Chaque jour de la semaine, la ligne A du RER transporte plus d’un million de voyageurs, ce qui en fait la ligne la plus fréquentée d’Europe. Au-delà des chiffres, elle joue un rôle capital dans la vie économique de la région Ile-de-France. Avec un trafic en hausse constante depuis son inauguration il y a bientôt 40 ans, le RER A fait aujourd’hui l’objet de toutes les attentions de la part de la RATP et du STIF :  il est l’un des dix chantiers stratégiques prioritaires retenus par la PDG de l’entreprise, Elisabeth Borne, en novembre 2015.

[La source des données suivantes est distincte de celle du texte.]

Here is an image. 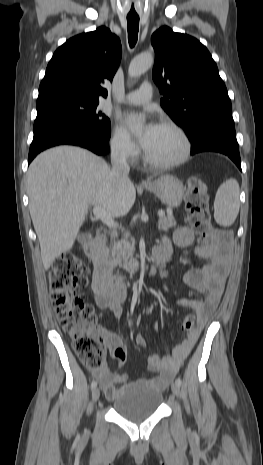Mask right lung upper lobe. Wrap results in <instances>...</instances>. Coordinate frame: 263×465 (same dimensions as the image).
Segmentation results:
<instances>
[{"mask_svg":"<svg viewBox=\"0 0 263 465\" xmlns=\"http://www.w3.org/2000/svg\"><path fill=\"white\" fill-rule=\"evenodd\" d=\"M121 55L119 38L104 26L72 37L53 54L37 101L59 96L106 97L103 84L113 80Z\"/></svg>","mask_w":263,"mask_h":465,"instance_id":"cb5924a9","label":"right lung upper lobe"}]
</instances>
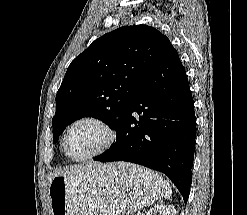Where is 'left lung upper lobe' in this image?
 Wrapping results in <instances>:
<instances>
[{
    "mask_svg": "<svg viewBox=\"0 0 247 215\" xmlns=\"http://www.w3.org/2000/svg\"><path fill=\"white\" fill-rule=\"evenodd\" d=\"M169 39L153 27H120L96 39L69 65L56 95L53 142L67 125L85 116L115 131L140 84L165 55Z\"/></svg>",
    "mask_w": 247,
    "mask_h": 215,
    "instance_id": "1",
    "label": "left lung upper lobe"
}]
</instances>
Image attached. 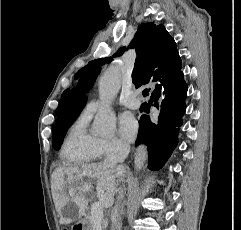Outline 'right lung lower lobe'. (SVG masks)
I'll return each instance as SVG.
<instances>
[{
	"label": "right lung lower lobe",
	"instance_id": "obj_1",
	"mask_svg": "<svg viewBox=\"0 0 241 230\" xmlns=\"http://www.w3.org/2000/svg\"><path fill=\"white\" fill-rule=\"evenodd\" d=\"M182 67V66H181ZM181 67L155 85L150 101L159 110L156 118L142 115L135 145L148 146V168L161 169L177 146L179 126L186 110L187 85Z\"/></svg>",
	"mask_w": 241,
	"mask_h": 230
}]
</instances>
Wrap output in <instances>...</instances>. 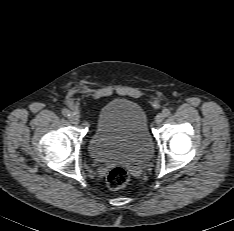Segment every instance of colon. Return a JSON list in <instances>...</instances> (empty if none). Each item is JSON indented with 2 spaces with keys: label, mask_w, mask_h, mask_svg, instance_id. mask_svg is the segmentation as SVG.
<instances>
[{
  "label": "colon",
  "mask_w": 234,
  "mask_h": 231,
  "mask_svg": "<svg viewBox=\"0 0 234 231\" xmlns=\"http://www.w3.org/2000/svg\"><path fill=\"white\" fill-rule=\"evenodd\" d=\"M129 180V174L127 170L121 167L112 169L107 176V185L112 190H118L123 188Z\"/></svg>",
  "instance_id": "1"
}]
</instances>
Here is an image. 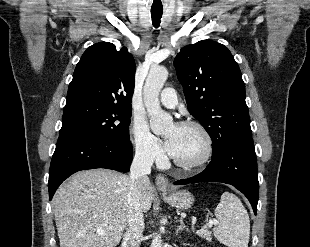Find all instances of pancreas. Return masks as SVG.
Returning <instances> with one entry per match:
<instances>
[{"instance_id": "1", "label": "pancreas", "mask_w": 310, "mask_h": 247, "mask_svg": "<svg viewBox=\"0 0 310 247\" xmlns=\"http://www.w3.org/2000/svg\"><path fill=\"white\" fill-rule=\"evenodd\" d=\"M199 236L206 239L207 241H211V232L208 230H203L202 232L199 233Z\"/></svg>"}]
</instances>
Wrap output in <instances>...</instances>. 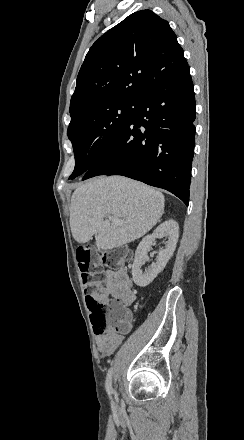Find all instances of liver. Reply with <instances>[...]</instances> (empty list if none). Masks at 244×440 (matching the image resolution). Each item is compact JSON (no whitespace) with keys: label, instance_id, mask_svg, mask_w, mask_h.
Here are the masks:
<instances>
[{"label":"liver","instance_id":"6515ba94","mask_svg":"<svg viewBox=\"0 0 244 440\" xmlns=\"http://www.w3.org/2000/svg\"><path fill=\"white\" fill-rule=\"evenodd\" d=\"M164 196L124 176L91 178L76 188L70 204V228L79 244L96 236L98 250H112L145 236L164 214ZM122 220L113 226L106 216Z\"/></svg>","mask_w":244,"mask_h":440}]
</instances>
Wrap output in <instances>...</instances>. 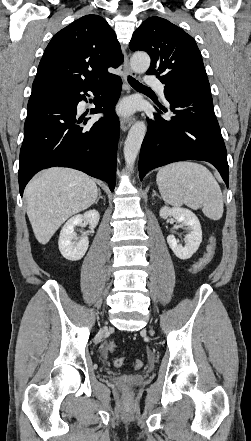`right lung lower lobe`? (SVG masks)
Instances as JSON below:
<instances>
[{
  "label": "right lung lower lobe",
  "mask_w": 251,
  "mask_h": 441,
  "mask_svg": "<svg viewBox=\"0 0 251 441\" xmlns=\"http://www.w3.org/2000/svg\"><path fill=\"white\" fill-rule=\"evenodd\" d=\"M121 85L120 77L112 75L90 87L30 96L19 158L21 195L38 171L53 166L83 171L114 190L120 128L114 106ZM101 90L104 93L91 114L105 112V116L92 126L78 125L83 118L76 116L77 104L86 99L87 91L98 94Z\"/></svg>",
  "instance_id": "right-lung-lower-lobe-1"
}]
</instances>
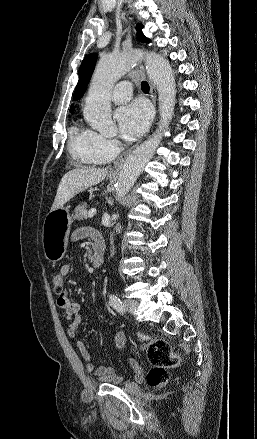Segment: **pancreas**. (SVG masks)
<instances>
[{
    "label": "pancreas",
    "instance_id": "cf45deb5",
    "mask_svg": "<svg viewBox=\"0 0 257 439\" xmlns=\"http://www.w3.org/2000/svg\"><path fill=\"white\" fill-rule=\"evenodd\" d=\"M86 208H87V204L86 203H82V204L78 205L75 208L74 219H77V220H84V219H86L88 217Z\"/></svg>",
    "mask_w": 257,
    "mask_h": 439
}]
</instances>
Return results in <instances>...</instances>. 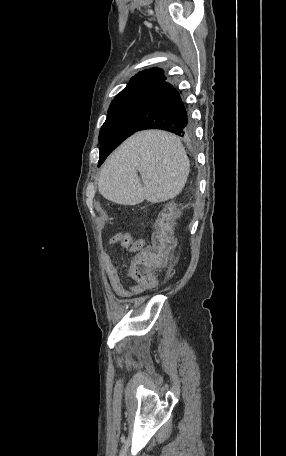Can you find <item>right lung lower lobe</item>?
Returning a JSON list of instances; mask_svg holds the SVG:
<instances>
[{
  "mask_svg": "<svg viewBox=\"0 0 286 456\" xmlns=\"http://www.w3.org/2000/svg\"><path fill=\"white\" fill-rule=\"evenodd\" d=\"M122 100L131 134L159 128L185 137L192 131L189 114L179 93L165 80L138 88Z\"/></svg>",
  "mask_w": 286,
  "mask_h": 456,
  "instance_id": "98d812e1",
  "label": "right lung lower lobe"
}]
</instances>
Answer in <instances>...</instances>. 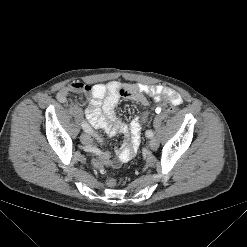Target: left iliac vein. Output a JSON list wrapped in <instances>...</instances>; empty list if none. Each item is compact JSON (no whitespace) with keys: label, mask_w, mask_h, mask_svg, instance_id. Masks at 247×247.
Wrapping results in <instances>:
<instances>
[{"label":"left iliac vein","mask_w":247,"mask_h":247,"mask_svg":"<svg viewBox=\"0 0 247 247\" xmlns=\"http://www.w3.org/2000/svg\"><path fill=\"white\" fill-rule=\"evenodd\" d=\"M159 146V142L155 137H152L149 141V147L151 150H156Z\"/></svg>","instance_id":"left-iliac-vein-1"}]
</instances>
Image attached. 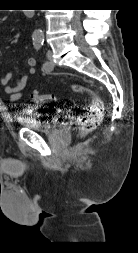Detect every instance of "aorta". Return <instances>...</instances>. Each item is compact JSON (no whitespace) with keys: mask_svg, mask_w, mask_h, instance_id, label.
<instances>
[{"mask_svg":"<svg viewBox=\"0 0 138 253\" xmlns=\"http://www.w3.org/2000/svg\"><path fill=\"white\" fill-rule=\"evenodd\" d=\"M33 38L42 39L44 37L43 31L41 29H37L33 32Z\"/></svg>","mask_w":138,"mask_h":253,"instance_id":"762f6f07","label":"aorta"}]
</instances>
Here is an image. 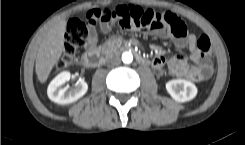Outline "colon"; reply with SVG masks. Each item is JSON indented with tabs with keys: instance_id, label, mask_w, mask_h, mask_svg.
Returning a JSON list of instances; mask_svg holds the SVG:
<instances>
[{
	"instance_id": "5ec220e1",
	"label": "colon",
	"mask_w": 245,
	"mask_h": 145,
	"mask_svg": "<svg viewBox=\"0 0 245 145\" xmlns=\"http://www.w3.org/2000/svg\"><path fill=\"white\" fill-rule=\"evenodd\" d=\"M100 17L109 18L115 17L118 25L122 29H138L144 31H155L160 28V16L148 11H144L139 7L130 9H117L114 11H101ZM172 30L177 36H181L185 32V26L179 21H173L171 24ZM86 27L80 21L74 20L67 24L66 39L64 53L61 59L57 62V67L64 66L67 61L75 55L79 47L84 44V36ZM197 49L205 55H208L211 50V44L207 36L201 35L196 40Z\"/></svg>"
}]
</instances>
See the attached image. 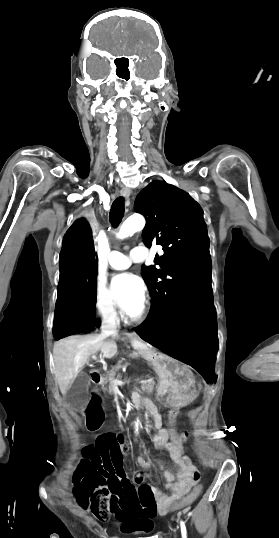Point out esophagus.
Returning <instances> with one entry per match:
<instances>
[{
  "label": "esophagus",
  "mask_w": 279,
  "mask_h": 538,
  "mask_svg": "<svg viewBox=\"0 0 279 538\" xmlns=\"http://www.w3.org/2000/svg\"><path fill=\"white\" fill-rule=\"evenodd\" d=\"M121 195L126 199L128 200L129 199V196H130V189L127 188V187H123L121 189ZM137 335L135 334V332H132L131 334H129V337L130 338H133V337H136Z\"/></svg>",
  "instance_id": "esophagus-1"
}]
</instances>
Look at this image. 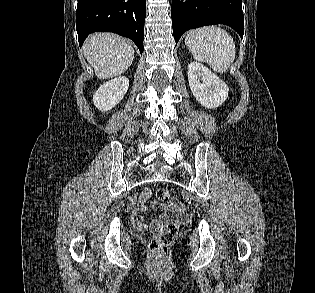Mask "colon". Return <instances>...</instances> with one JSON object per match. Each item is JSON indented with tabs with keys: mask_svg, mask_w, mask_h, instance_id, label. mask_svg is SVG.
<instances>
[{
	"mask_svg": "<svg viewBox=\"0 0 315 293\" xmlns=\"http://www.w3.org/2000/svg\"><path fill=\"white\" fill-rule=\"evenodd\" d=\"M156 199L161 204H168L176 211V222H183L185 220L186 217L182 203L167 190L158 189L156 191ZM176 222L167 221L163 224L162 230H155V234L149 242V249L155 258L160 260L167 259L169 247L177 233Z\"/></svg>",
	"mask_w": 315,
	"mask_h": 293,
	"instance_id": "1",
	"label": "colon"
}]
</instances>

Le RER A, un challenge au quotidien

 « Le RER A est la colonne vertébrale de l’ensemble du réseau de transport en Île-de-France. En assurant les déplacements Est-Ouest, elle est vitale pour le tissu économique de la première région de France.
« C’est la ligne de tous les superlatifs : le RER A transporte le plus de voyageurs, connaît le plus de contraintes, reçoit le plus d’investissements… C’est une ligne extrêmement exigeante pour laquelle nous devons avoir beaucoup d’ambitions. »
Cyril Condé, Directeur du RER à la RATP

Le RER A en chiffres

Inauguré en 1977, le RER A compte plus de 108 km de voies (75 km côté RATP, 33 km côté SNCF) répartis sur 5 branches et dessert 46 gares. La ligne est co-exploitée par la RATP (tronçon central et branches de Saint-Germain-en-Laye, Boissy-Saint-Léger et Marne-la-Vallée-Chessy) et la SNCF (branches de Cergy et Poissy).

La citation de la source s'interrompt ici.